Extracted records:
•••

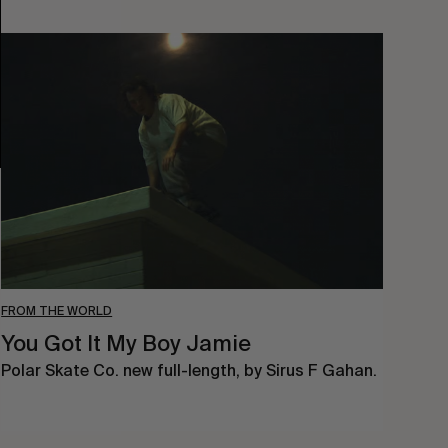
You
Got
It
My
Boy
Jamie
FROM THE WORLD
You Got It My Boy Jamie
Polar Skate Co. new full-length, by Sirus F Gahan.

•••

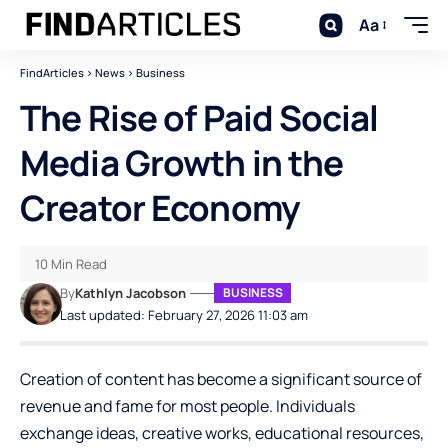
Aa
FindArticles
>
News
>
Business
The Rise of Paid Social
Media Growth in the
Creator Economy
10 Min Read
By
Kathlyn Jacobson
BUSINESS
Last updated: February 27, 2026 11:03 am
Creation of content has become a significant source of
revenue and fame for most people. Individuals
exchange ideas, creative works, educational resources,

•••

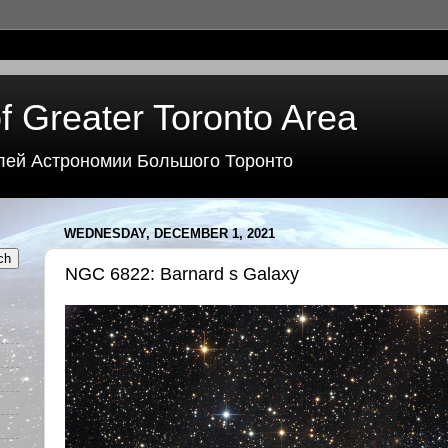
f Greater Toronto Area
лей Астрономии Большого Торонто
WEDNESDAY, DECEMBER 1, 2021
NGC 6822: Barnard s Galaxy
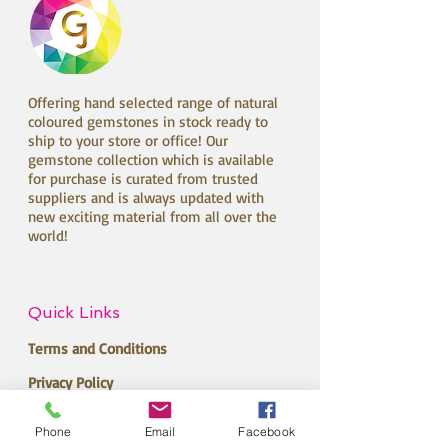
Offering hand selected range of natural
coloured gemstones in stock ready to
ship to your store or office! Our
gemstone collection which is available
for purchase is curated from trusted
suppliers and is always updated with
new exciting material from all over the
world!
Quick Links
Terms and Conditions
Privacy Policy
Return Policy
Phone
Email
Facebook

•••

TO DO. Go line by line through the data above and report each one that holds the string "updated".

SOLUTION TO THE PROBLEM.
Last updated: February 27, 2026 11:03 am
suppliers and is always updated with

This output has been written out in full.